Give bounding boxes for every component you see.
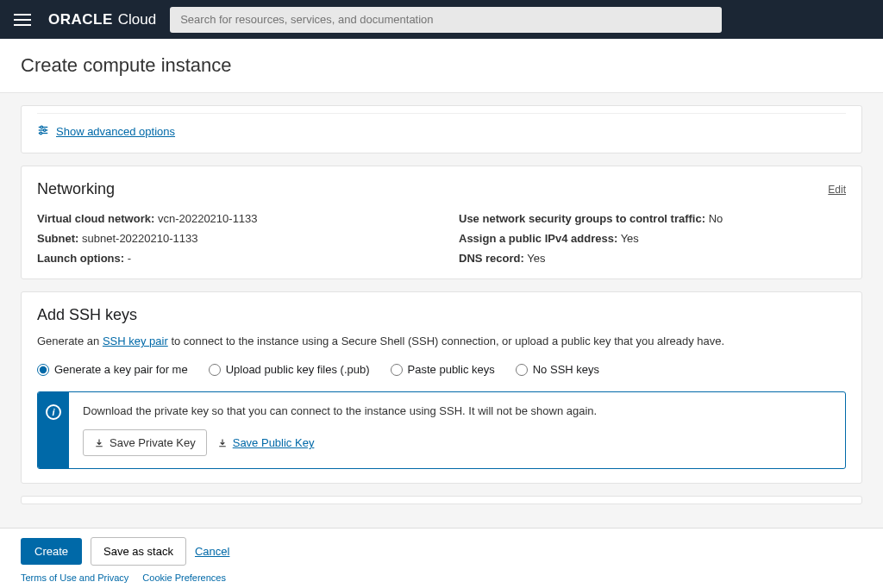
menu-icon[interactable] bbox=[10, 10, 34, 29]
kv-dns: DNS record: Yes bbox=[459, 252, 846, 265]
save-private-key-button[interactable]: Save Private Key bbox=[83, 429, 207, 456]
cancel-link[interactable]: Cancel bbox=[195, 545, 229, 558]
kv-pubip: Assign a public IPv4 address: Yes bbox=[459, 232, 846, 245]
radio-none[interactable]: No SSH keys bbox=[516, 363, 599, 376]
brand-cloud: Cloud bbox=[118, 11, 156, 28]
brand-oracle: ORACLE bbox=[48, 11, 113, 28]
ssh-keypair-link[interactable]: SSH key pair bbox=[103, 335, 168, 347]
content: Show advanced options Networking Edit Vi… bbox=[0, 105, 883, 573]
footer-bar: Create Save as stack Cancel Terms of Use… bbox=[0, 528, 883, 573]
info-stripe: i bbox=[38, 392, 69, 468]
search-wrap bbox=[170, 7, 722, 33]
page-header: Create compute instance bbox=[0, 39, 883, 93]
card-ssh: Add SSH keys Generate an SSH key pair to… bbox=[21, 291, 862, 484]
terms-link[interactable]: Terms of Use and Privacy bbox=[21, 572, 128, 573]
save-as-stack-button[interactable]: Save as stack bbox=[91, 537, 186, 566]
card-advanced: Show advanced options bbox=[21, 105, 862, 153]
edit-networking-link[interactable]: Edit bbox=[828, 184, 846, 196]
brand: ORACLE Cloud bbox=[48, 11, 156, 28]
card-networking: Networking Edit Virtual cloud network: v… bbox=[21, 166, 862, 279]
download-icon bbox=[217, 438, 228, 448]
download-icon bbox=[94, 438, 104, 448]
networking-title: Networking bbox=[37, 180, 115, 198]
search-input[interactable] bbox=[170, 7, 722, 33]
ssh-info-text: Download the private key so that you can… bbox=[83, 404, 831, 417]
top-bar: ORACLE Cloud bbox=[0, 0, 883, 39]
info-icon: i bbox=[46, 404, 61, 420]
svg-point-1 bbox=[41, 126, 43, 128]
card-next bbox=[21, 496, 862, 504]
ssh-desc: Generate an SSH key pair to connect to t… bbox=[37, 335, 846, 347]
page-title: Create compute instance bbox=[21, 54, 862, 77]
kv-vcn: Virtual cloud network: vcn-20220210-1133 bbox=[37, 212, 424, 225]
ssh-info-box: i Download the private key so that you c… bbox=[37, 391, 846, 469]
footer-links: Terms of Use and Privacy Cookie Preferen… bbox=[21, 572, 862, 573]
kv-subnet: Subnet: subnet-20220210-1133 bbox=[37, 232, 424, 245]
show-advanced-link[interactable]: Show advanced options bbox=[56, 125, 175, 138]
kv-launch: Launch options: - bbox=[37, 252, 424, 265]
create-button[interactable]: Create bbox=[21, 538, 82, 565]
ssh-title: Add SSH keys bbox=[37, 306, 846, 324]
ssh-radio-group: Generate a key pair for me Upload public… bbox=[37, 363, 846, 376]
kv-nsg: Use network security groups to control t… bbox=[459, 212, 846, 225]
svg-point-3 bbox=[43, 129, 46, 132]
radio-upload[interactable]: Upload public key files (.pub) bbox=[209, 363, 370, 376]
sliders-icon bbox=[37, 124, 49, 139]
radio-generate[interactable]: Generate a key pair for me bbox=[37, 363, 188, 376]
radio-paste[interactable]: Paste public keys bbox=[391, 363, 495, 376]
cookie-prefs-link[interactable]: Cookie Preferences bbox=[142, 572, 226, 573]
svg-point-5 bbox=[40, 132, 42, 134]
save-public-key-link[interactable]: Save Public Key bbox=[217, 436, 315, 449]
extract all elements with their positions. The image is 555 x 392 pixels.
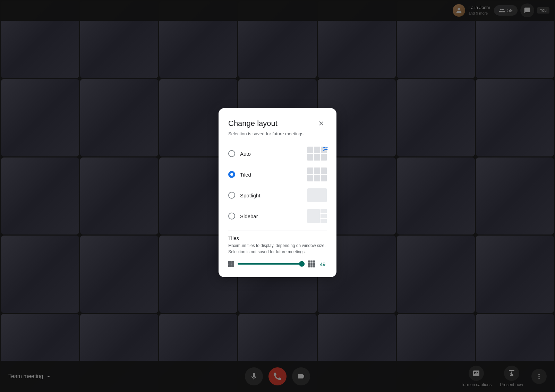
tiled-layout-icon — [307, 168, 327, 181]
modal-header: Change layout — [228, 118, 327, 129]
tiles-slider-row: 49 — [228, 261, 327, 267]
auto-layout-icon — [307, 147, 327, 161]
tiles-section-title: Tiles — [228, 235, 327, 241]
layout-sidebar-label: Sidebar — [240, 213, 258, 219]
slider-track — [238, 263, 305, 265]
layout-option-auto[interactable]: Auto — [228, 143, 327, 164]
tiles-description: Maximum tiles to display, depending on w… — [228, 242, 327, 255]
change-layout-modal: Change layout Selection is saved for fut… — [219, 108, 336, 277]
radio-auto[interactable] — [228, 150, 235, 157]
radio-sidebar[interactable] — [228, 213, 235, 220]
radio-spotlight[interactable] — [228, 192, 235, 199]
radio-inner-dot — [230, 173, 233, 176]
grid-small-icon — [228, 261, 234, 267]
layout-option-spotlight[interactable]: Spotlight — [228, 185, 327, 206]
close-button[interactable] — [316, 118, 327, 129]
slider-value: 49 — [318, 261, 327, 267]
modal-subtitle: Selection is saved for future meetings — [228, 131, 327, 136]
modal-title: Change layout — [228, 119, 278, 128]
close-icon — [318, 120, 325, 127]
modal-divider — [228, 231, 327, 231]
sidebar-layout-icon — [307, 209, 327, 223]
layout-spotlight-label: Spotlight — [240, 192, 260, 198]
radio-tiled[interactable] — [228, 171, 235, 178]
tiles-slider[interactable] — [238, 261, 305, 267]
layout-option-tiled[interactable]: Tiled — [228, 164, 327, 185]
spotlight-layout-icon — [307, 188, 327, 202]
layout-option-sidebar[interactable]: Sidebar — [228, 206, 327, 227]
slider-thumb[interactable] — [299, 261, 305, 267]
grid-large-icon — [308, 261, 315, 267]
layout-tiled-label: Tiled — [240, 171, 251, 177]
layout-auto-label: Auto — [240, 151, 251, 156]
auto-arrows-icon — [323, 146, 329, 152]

WHAT THE TASK REQUIRES
Each line of the entries that contains the word "advanced" should be listed.

ANSWER BELOW
content: Show advanced options Networking Edit Vi… bbox=[0, 105, 883, 573]
card-advanced: Show advanced options bbox=[21, 105, 862, 153]
show-advanced-link[interactable]: Show advanced options bbox=[56, 125, 175, 138]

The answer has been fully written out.